» Page-level text extractions:
====================

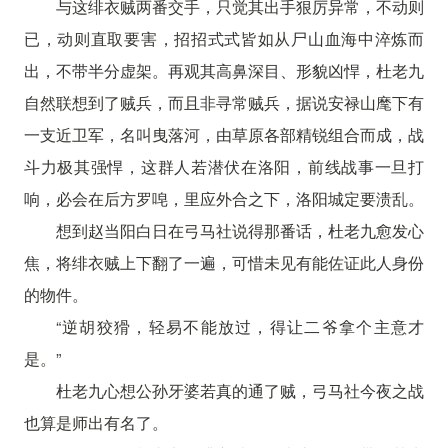
与这绯衣贼两番交手，只觉其出手狠厉异常，不动则
已，动则直取要害，招招式式皆如从尸山血海中淬炼而
出，不带半分虚架。再观其高鼻深目、形貌凶悍，杜老九
自然联想到了贼兵，而且非寻常贼兵，据说安禄山麾下有
一支近卫军，名叫曳落河，由草原各部精锐组合而成，战
斗力极其强悍，这群人若潜伏在洛阳，前线战事一旦打
响，必会在后方罗唣，里应外合之下，洛阳城定要溃乱。
想到赵当阳白日在弓马社说得那番话，杜老九愈发心
焦，将绯衣贼上下翻了一遍，可惜未见有能佐证此人身份
的物件。
“逆胡狡猾，轻易不能放过，得让二爷拿个主意才
是。”
杜老九心想公孙牙婆若真的通了贼，弓马社今夜之战
也算是师出有名了。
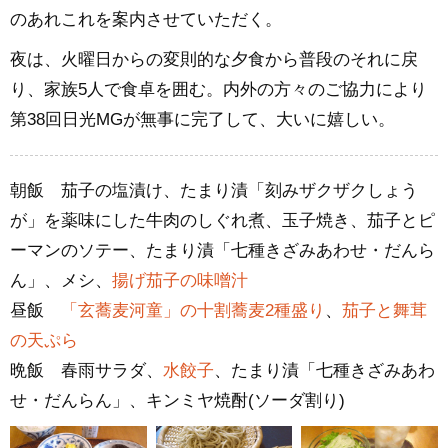
のあれこれを案内させていただく。
夜は、火曜日からの変則的な夕食から普段のそれに戻
り、家族5人で食卓を囲む。内外の方々のご協力により
第38回日光MGが無事に完了して、大いに嬉しい。
朝飯 茄子の塩漬け、たまり漬「刻みザクザクしょう
が」を薬味にした牛肉のしぐれ煮、玉子焼き、茄子とピ
ーマンのソテー、たまり漬「七種きざみあわせ・だんら
ん」、メシ、
揚げ茄子の味噌汁
昼飯
「玄蕎麦河童」の十割蕎麦2種盛り
、
茄子と舞茸
の天ぷら
晩飯 春雨サラダ、
水餃子
、たまり漬「七種きざみあわ
せ・だんらん」、キンミヤ焼酎(ソーダ割り)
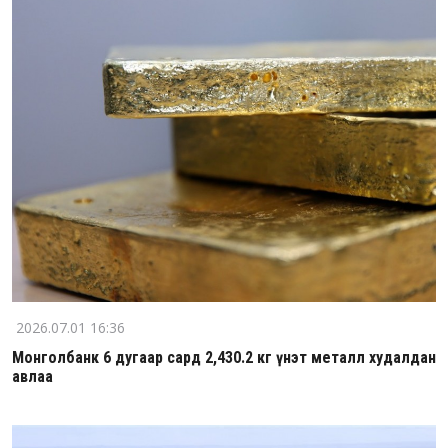
2026.07.01 16:36
Монголбанк 6 дугаар сард 2,430.2 кг үнэт металл худалдан
авлаа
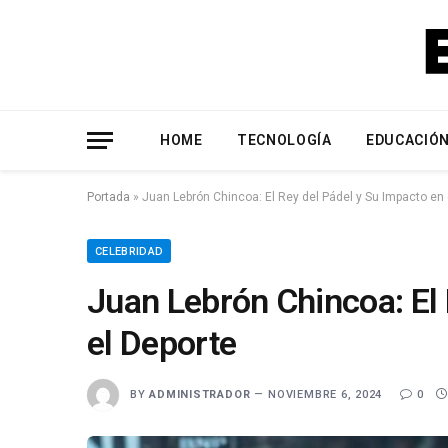
HOME
TECNOLOGÍA
EDUCACIÓ
Portada
»
Juan Lebrón Chincoa: El Rey del Pádel y Su Impacto en 
CELEBRIDAD
Juan Lebrón Chincoa: El 
el Deporte
BY
ADMINISTRADOR
NOVIEMBRE 6, 2024
0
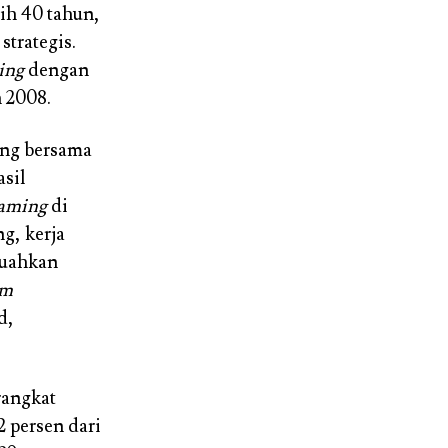
bih 40 tahun,
strategis.
ing
dengan
 2008.
ung bersama
sil
aming
di
g, kerja
buahkan
rm
d,
rangkat
 persen dari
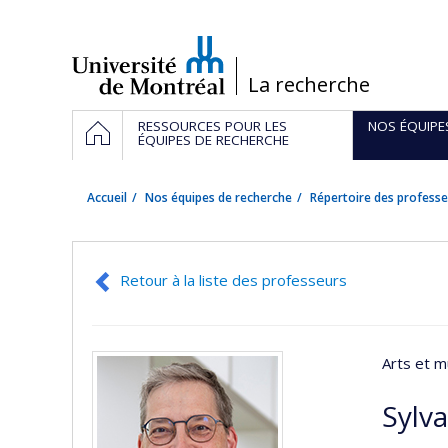
Passer
au
contenu
/
La recherche
Navigation
ACCUEIL
RESSOURCES POUR LES
NOS ÉQUIPE
principale
ÉQUIPES DE RECHERCHE
Accueil
Nos équipes de recherche
Répertoire des professe
Retour à la liste des professeurs
Arts et m
Sylv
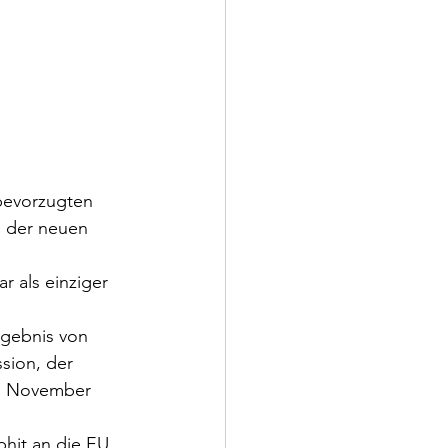
 bevorzugten 
n der neuen 
 als einziger 
rgebnis von 
sion, der 
e November 
phit an die EU 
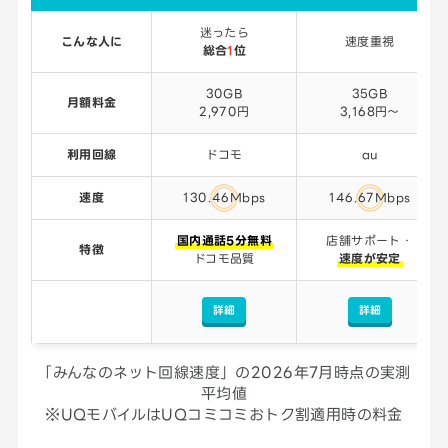
迷ったら
こんな人に
速度重視
総合
1
位
30GB
35GB
月額料金
2,970円
3,168円〜
利用回線
ドコモ
au
速度
130.46Mbps
146.67Mbps
国内通話5分無料
店舗サポート・
特徴
ドコモ品質
速度が安定
詳細
詳細
「みんなのネット回線速度」の2026年7月時点の実測
平均値
※UQモバイルはUQコミコミおトク割適用時の料金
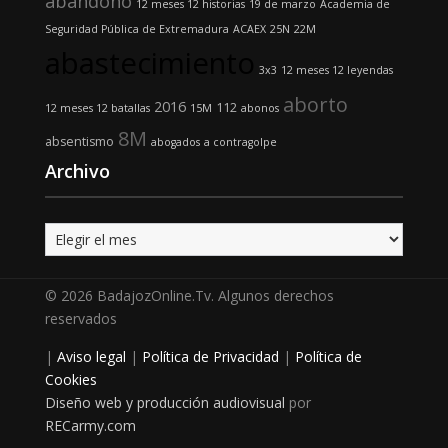
abandono
12 meses 12 historias
19 de marzo
Academia de
Seguridad Pública de Extremadura
ACAEX
25N
22M
abastecimiento
3x3
12 meses 12 leyendas
aborto
2016
112
12 meses 12 batallas
15M
abonos
8M
absentismo
abogados
a contragolpe
Archivo
Archivo
© 2026 BadajozOnline.Tv. Algunos derechos
reservados
|
Aviso legal
|
Política de Privacidad
|
Política de
Cookies
Diseño web y producción audiovisual
por
RECarmy.com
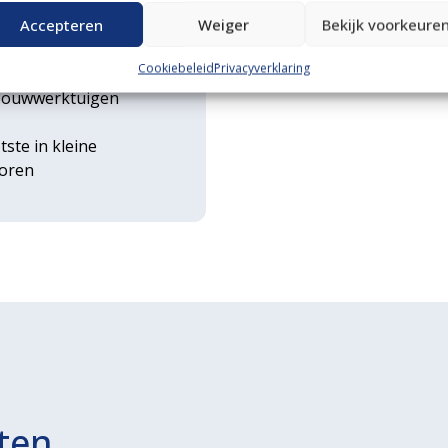
n transportservice
Accepteren
Weiger
Bekijk voorkeure
Cookiebeleid
Privacyverklaring
rse
ouwwerktuigen
tste in kleine
toren
ten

====================

» WORK TASK: Filter the records above down to the lines containing "Chincoa".

» RESPONSE BELOW:
Juan Lebrón Chincoa: El Rey del Pádel y Su Impacto en 
Juan Lebrón Chincoa: El 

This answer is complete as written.